Cette chronique rapporte quelques aspects de la biodiversité observée lors d’une mini-balade sur un espace naturel accessible au grand public ; il ne s’agit que d’un instantané très partiel pour une date donnée avec des informations complémentaires sur le site. Vous pouvez retrouver l’ensemble de ces chroniques-balades à la lettre Z, rubrique Zoom-balade. 

03/12/2019 13H-15. Avec cette chronique, zoom-balade entre de plein pied dans l’hiver et de belle façon avec cette balade complètement givrée (au sens propre du mot), digne des paysages de cartes postales ! Très court (à peine 1km), ce circuit permet de découvrir un site géologique et paysager des Combrailles auvergnates qui culmine à 977m d’altitude. On découvre une ancienne carrière volcanique et ses vestiges avec un point de vue remarquable sur une bonne partie de l’Auvergne depuis le sommet, le tout noyé dans un décor de bois anciens de haute qualité naturelle. Pour le naturaliste, c’est le moment de se concentrer sur de nouveaux centres d’intérêt révélés par l’hiver et le givre : même si le vivant a bien entamé sa phase de repli hivernal généralisé, il reste encore beaucoup de belles choses à voir et à savourer sans modération. 

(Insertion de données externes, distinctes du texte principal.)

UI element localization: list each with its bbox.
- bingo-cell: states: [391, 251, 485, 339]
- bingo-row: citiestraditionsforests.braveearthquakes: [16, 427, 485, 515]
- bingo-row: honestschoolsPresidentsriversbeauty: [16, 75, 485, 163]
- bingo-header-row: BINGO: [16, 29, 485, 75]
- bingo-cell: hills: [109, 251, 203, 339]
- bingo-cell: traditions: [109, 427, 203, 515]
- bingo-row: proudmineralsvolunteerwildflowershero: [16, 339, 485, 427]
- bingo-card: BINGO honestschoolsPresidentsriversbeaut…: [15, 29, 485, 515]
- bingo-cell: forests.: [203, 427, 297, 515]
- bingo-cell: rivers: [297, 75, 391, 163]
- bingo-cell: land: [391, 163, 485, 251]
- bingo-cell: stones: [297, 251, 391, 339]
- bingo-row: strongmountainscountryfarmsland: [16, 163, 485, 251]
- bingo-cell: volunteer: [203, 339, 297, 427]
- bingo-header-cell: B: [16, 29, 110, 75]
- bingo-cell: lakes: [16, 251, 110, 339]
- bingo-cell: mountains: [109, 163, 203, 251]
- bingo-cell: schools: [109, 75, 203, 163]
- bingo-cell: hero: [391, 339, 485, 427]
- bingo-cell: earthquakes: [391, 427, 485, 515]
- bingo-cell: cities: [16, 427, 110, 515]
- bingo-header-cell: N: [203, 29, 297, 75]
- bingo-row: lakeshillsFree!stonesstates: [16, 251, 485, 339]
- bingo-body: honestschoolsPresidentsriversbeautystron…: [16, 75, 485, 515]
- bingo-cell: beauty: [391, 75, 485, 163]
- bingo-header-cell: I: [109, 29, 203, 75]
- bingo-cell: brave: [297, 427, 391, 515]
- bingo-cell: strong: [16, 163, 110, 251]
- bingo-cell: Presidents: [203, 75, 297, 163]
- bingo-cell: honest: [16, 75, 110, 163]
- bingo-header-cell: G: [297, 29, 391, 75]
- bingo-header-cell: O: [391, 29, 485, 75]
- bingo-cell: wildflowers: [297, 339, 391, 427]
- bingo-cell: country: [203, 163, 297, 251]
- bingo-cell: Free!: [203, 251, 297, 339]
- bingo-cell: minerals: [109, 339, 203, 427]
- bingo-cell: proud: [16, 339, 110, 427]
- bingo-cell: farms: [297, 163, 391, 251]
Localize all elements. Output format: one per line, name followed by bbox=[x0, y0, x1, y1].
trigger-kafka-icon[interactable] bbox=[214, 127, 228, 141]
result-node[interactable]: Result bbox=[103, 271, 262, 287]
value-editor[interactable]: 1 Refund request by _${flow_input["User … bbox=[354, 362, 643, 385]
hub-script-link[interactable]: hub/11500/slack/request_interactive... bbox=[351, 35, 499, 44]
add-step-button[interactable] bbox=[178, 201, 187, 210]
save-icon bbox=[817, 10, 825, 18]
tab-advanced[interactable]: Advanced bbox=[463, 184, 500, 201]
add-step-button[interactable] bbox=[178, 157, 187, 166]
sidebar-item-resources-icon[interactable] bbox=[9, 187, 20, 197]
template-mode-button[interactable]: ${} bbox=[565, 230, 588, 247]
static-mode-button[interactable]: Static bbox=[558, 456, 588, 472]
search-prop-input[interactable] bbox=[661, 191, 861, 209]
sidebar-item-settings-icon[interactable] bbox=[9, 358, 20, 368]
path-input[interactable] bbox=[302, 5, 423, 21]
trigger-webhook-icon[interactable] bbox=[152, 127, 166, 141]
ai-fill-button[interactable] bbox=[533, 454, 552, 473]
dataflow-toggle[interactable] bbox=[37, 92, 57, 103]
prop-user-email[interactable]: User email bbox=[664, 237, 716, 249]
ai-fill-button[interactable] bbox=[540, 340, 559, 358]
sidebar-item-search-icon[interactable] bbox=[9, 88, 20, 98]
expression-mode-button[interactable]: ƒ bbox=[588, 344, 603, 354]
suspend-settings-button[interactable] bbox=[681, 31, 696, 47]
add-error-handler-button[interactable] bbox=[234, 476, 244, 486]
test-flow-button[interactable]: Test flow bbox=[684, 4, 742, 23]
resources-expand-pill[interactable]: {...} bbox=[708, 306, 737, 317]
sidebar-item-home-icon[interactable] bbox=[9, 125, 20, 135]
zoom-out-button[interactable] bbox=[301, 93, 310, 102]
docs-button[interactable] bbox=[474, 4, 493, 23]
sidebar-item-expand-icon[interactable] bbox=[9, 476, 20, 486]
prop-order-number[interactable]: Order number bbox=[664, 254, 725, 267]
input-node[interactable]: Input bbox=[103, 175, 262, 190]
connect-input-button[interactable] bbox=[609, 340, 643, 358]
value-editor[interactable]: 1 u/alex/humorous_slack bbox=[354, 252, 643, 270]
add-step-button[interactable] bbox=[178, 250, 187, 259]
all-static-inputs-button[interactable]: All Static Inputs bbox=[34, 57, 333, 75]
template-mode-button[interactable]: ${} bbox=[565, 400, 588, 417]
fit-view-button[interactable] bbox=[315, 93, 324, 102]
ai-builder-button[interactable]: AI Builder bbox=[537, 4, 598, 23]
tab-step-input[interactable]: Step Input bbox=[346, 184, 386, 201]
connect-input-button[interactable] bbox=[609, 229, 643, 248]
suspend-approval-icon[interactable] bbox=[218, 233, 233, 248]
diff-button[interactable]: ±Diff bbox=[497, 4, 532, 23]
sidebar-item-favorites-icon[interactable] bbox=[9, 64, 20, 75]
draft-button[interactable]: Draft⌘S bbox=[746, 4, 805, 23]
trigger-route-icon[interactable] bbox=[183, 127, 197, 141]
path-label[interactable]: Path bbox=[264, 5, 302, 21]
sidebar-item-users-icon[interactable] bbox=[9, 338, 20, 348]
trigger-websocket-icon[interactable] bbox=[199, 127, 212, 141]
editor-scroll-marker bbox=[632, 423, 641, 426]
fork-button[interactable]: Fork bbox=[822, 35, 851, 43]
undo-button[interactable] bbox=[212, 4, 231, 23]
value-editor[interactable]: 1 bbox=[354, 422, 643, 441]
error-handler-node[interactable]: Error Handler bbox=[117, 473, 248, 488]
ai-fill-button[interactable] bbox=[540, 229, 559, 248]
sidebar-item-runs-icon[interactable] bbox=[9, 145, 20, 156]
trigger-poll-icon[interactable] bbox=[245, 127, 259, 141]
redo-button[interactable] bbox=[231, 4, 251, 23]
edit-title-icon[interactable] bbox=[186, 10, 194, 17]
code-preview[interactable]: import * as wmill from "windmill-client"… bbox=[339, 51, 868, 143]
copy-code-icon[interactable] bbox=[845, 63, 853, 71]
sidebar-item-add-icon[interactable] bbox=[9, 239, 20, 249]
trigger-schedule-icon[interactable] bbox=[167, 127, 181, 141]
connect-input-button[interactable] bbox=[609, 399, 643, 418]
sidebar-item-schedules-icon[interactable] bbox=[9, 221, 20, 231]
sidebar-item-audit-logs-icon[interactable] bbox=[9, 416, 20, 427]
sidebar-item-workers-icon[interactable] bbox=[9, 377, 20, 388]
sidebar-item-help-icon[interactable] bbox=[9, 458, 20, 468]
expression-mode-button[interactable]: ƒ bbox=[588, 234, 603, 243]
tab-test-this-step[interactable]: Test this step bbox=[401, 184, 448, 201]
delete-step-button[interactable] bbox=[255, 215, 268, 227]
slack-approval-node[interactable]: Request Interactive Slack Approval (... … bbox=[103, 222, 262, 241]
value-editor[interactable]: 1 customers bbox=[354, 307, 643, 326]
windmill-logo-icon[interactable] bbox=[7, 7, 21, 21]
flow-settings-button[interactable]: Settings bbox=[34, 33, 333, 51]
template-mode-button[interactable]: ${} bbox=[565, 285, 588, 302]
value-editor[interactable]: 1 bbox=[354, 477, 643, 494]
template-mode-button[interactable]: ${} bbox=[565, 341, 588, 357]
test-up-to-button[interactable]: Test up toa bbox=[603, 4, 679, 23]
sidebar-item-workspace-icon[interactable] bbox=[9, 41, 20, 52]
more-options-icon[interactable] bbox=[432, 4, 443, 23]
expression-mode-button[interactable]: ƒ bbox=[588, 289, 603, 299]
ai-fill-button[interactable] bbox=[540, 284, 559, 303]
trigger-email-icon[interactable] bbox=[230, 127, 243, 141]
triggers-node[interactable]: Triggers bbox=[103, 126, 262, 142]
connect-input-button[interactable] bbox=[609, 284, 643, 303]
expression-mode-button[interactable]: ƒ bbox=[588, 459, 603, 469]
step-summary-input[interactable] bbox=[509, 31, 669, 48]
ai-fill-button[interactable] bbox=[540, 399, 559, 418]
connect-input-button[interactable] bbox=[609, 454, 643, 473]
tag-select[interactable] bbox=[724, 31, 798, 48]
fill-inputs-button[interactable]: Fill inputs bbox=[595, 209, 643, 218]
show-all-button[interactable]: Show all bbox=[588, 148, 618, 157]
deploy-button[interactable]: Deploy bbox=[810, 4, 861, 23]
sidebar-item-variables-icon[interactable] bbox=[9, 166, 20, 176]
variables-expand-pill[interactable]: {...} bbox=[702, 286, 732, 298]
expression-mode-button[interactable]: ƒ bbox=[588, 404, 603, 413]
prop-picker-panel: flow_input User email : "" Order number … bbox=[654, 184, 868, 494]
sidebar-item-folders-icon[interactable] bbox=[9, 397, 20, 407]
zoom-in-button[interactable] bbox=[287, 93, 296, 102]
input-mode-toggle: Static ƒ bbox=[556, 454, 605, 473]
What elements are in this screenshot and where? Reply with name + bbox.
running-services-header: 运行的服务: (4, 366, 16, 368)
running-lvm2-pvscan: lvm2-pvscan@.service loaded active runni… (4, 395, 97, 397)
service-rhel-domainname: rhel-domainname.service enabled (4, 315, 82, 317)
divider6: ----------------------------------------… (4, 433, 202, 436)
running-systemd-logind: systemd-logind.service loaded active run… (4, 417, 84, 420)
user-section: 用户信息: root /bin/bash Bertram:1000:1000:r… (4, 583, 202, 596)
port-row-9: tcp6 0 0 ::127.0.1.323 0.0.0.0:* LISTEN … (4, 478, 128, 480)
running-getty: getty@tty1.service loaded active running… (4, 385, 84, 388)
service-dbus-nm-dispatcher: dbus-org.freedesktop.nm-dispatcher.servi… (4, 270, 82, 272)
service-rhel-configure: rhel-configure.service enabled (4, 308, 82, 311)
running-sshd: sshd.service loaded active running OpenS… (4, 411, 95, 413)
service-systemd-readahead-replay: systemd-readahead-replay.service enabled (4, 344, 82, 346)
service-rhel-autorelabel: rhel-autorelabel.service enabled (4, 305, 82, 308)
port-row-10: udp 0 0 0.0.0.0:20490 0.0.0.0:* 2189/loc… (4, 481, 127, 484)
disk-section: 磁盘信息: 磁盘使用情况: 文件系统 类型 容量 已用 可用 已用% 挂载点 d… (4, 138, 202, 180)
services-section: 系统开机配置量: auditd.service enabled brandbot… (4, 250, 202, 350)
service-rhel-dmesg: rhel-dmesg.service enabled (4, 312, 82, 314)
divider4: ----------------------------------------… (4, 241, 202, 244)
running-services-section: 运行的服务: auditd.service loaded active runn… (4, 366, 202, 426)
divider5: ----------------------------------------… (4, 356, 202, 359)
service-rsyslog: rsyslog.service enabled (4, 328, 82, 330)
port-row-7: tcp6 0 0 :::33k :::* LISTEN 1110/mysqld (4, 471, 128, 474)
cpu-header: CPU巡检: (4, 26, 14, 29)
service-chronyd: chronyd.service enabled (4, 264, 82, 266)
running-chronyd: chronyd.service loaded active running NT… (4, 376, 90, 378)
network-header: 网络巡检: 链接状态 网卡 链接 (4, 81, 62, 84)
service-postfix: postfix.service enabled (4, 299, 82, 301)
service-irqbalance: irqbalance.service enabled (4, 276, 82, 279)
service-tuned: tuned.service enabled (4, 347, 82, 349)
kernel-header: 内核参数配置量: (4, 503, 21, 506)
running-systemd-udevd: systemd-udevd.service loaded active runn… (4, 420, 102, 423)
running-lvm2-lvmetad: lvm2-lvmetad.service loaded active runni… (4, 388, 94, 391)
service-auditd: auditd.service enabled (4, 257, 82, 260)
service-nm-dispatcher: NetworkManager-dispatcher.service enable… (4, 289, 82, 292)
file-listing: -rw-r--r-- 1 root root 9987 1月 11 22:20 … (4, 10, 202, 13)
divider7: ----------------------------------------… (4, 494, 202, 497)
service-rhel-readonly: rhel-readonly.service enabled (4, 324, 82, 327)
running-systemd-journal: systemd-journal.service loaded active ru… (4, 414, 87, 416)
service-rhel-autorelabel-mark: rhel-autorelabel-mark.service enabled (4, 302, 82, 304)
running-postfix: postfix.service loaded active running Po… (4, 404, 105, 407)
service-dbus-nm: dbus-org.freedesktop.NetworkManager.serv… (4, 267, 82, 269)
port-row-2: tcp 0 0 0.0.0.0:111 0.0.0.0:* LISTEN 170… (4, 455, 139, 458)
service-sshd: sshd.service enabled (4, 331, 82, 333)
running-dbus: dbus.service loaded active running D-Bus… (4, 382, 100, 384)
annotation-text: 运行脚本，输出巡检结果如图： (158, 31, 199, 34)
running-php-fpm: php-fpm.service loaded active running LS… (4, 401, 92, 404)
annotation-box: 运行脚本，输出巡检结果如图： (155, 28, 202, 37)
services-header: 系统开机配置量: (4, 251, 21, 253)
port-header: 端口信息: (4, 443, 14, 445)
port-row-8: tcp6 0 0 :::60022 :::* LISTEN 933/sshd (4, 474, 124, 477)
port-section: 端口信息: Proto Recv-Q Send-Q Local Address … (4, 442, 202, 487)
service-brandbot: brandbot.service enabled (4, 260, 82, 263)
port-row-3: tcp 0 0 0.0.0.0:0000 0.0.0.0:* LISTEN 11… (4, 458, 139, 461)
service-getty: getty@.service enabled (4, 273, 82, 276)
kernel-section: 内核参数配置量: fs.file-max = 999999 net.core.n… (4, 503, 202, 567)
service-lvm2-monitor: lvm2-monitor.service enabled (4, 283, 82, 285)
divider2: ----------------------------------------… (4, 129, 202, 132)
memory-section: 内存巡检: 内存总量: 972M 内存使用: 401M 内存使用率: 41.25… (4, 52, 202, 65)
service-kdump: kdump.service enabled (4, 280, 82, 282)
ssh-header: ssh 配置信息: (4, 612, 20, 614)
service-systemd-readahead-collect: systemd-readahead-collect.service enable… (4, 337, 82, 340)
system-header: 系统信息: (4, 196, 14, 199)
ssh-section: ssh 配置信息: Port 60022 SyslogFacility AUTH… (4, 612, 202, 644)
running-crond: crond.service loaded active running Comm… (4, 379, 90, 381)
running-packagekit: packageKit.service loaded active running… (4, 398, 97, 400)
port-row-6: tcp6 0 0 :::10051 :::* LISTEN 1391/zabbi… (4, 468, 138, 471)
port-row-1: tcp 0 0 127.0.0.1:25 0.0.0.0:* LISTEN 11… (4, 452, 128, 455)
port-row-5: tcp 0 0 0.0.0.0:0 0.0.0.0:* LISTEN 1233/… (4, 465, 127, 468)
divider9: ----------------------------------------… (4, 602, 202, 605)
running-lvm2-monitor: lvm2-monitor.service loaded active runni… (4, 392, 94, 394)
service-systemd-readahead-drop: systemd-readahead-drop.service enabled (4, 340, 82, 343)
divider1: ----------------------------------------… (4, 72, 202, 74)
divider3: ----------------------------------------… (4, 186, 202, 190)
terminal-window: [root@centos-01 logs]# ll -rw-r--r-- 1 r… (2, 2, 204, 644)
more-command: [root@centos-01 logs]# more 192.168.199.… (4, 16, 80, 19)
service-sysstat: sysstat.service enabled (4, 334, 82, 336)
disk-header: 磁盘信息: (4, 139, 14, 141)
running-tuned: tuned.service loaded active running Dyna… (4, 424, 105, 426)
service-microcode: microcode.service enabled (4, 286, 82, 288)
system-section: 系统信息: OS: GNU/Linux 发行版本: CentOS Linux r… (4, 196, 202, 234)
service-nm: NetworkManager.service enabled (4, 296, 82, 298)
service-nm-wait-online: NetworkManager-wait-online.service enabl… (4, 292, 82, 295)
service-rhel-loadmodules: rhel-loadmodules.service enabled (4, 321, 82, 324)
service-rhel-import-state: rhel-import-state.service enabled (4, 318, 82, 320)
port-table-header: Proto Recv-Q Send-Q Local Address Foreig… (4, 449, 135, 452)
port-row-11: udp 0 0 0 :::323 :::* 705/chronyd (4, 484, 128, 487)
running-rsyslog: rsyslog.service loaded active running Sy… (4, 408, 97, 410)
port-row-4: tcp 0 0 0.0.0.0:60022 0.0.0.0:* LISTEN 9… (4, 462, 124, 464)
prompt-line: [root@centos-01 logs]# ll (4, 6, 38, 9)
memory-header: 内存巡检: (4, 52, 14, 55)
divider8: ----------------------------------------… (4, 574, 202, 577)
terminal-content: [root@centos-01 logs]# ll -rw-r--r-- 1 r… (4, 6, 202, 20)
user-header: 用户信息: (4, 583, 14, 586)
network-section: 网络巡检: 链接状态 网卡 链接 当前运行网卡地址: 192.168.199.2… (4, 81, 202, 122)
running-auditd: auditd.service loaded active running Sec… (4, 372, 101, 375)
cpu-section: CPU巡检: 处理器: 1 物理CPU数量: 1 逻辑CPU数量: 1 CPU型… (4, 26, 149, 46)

Accès : dans le village de Sauterre entre Manzat et Pulvérières (63), à la sortie en direction de Pulvérières, prendre une piste à droite fléchée La roche Sauterre ; 200m plus loin, un parking sur la gauche permet de stationner.

Passé présent 

L’ancien bâtiment associé à la carrière avec le nouvel aménagement par dessus

Aussitôt après le parking, on aborde les restes d’un grand bâtiment, dernier vestige sur pied de l’exploitation de la carrière de basalte qui a fonctionné entre les deux grandes guerres ; il y a même eu une petite ligne de chemin de fer qui permettait d’évacuer la roche concassée jusqu’à Manzat à 7km de là. L’exploitation a cessé à cause de la trop grande dureté de la roche volcanique très particulière : une basanite. D’ailleurs en parlant de concassage, au pied d’un pan de mur, gît le « cadavre » rouillé d’un tambour de concasseuse : en s’approchant, on découvre les efflorescences de lichens qui l’ont colonisé ainsi que des plaques de mousses ; la nature a vite fait d’occulter les traces de l’homme, tout au moins de les masquer. En arrière, se dresse  un immense pan de mur fait de blocs noirs de basalte: lui aussi est colonisé par la mousse et diverses rosettes de plantes dont des inules conyzes ; au pied, une colonie de fraisier sauvage s’est étalée.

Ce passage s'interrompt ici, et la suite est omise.